2 Aralık 2009 Çarşamba
Avrupa duy sesimizi
Maçtan önce yemek yediğimiz büfede garsonun yaptığı Twente-twenteone-twentetwo espirisiyle taraftarların maça konsantre bir biçimde başlama vuruşunu beklediklerini gözlemledim.
Bu maça takımdan çok emin bir havada çıksak sonuç çok farklı olurdu, Hollanda ligi lideri ve ilk maçta kendi evinde seni yenen bir rakiple oynarken çekiniyor insan haliyle, o sayede kazandı Fener diyebilirim.
Seyir zevki olan bir maçtı, çok kaliteli futbol oynanmadı ama iki takım da zaman zaman güzel top çevirdi, organize oldu ve Volkan'ın kontrolünde direkten dönen pozisyonlar dahil gole yaklaşıldı. Fenerbahçe kalesinde zaman zaman tehlike yaşadı, beklenmeyen anlarda gol yiyebilirdi, ama attığı gol birkaç pozisyondur kendini göstermeye başlamıştı.

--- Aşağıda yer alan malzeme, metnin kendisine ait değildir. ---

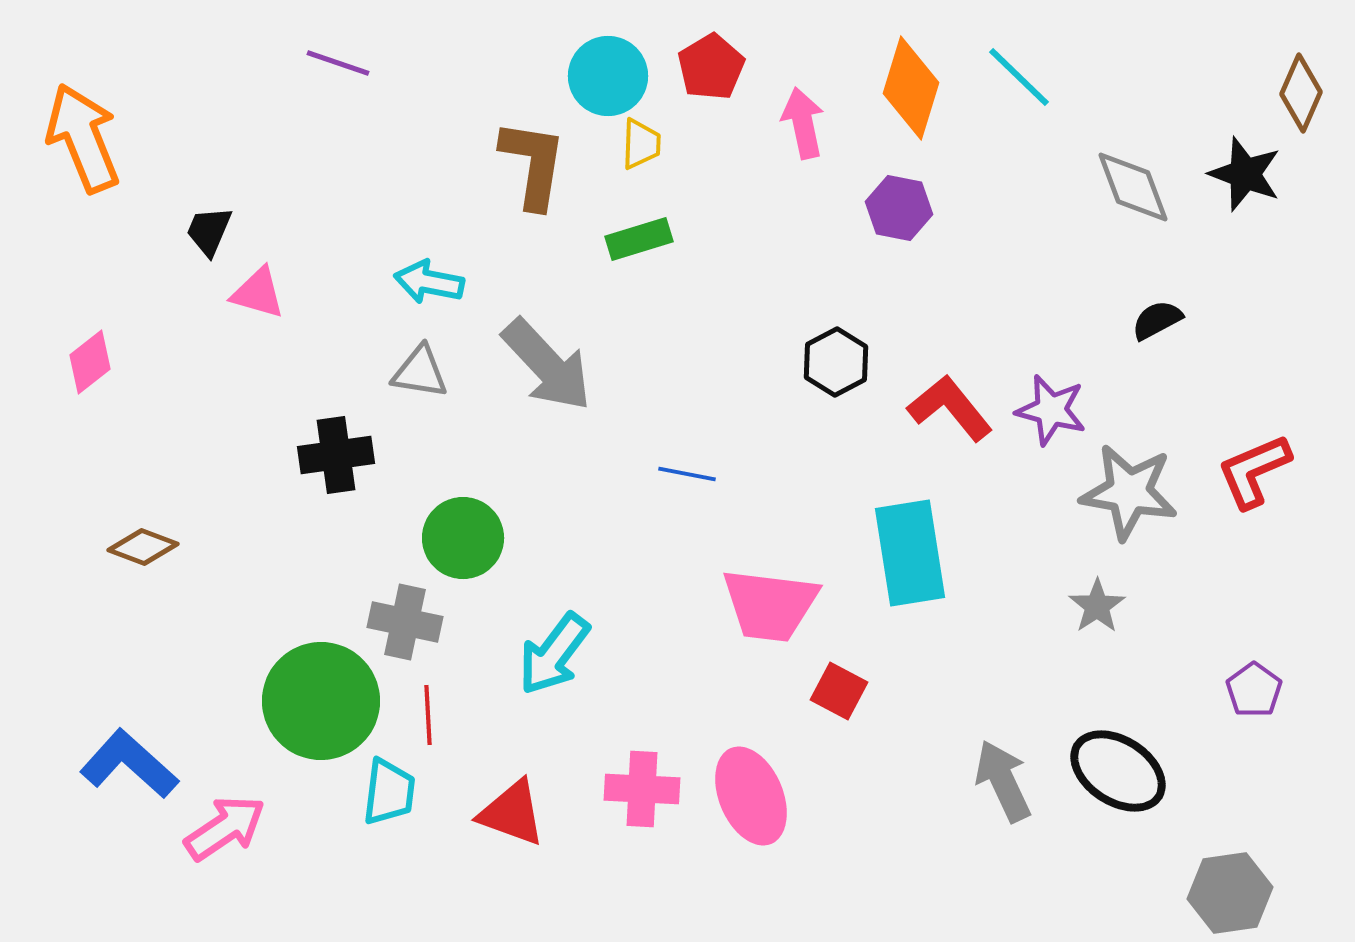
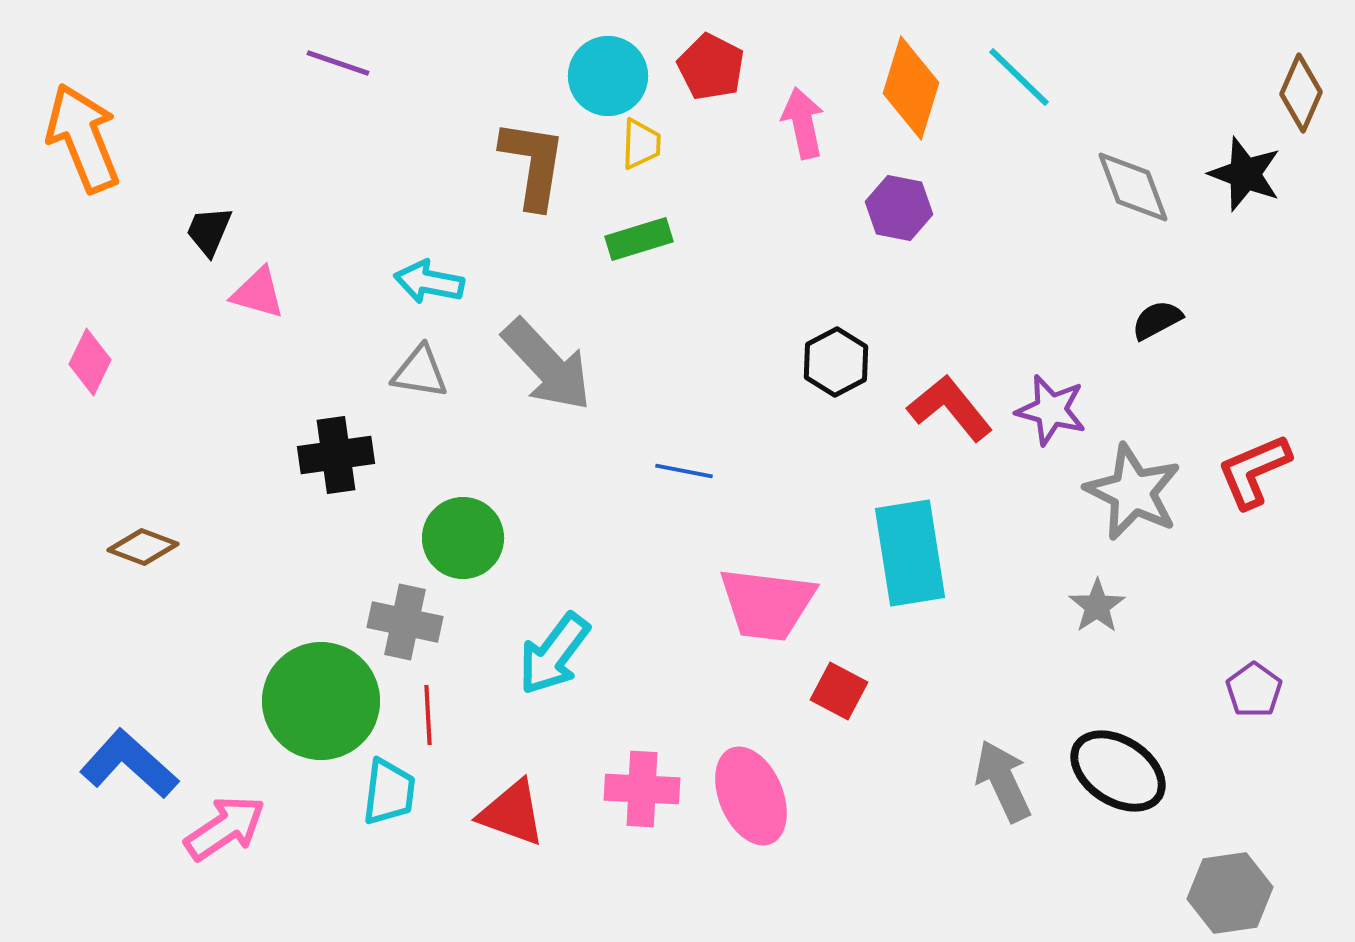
red pentagon at (711, 67): rotated 14 degrees counterclockwise
pink diamond at (90, 362): rotated 26 degrees counterclockwise
blue line at (687, 474): moved 3 px left, 3 px up
gray star at (1129, 492): moved 4 px right; rotated 16 degrees clockwise
pink trapezoid at (770, 605): moved 3 px left, 1 px up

Üzerine konuşulacak çok fazla şey yok, 3 nokta dikkatimi çekti:
1- Cristian Baroni mükemmel bir futbol oynadı, atakları harika kesti, çok güzel hücum başlattı ve gerektiğinde topla beraber iyi katetti. Hepsinden öte gözümde en çok büyüten pozisyon ceza sahasının çok uzağındayken topu değil, pozisyonu takip etti ve kanattan kaçan rakibin önünü kesmek için çok başka bir yerden koşu yaptı, Twente'nin sol açığı topu önüne alıp Volkanla karşı karşıya kalmışken kayarak pozisyonu engelledi.
2- Alex'in kaçırdığı bir gol vardı, Guiza orta sahadan mükemmel bir uzun ara pası attı, Alex iyi kontrol edemedi ve kötü vurdu. Hani Guiza tip olarak bizlere benzese de hakkaten akrabam değil, ama daha o anda söyledim, bu pası Alex atıp Guiza kaçırmış olsa ne anası kalırdı ne avradı adamın. Tek diyeceğim forvetimiz bu, ihtiyacımız olan şey tahammül. Suratındaki ifadeye bakarsam da belki biraz şevkat.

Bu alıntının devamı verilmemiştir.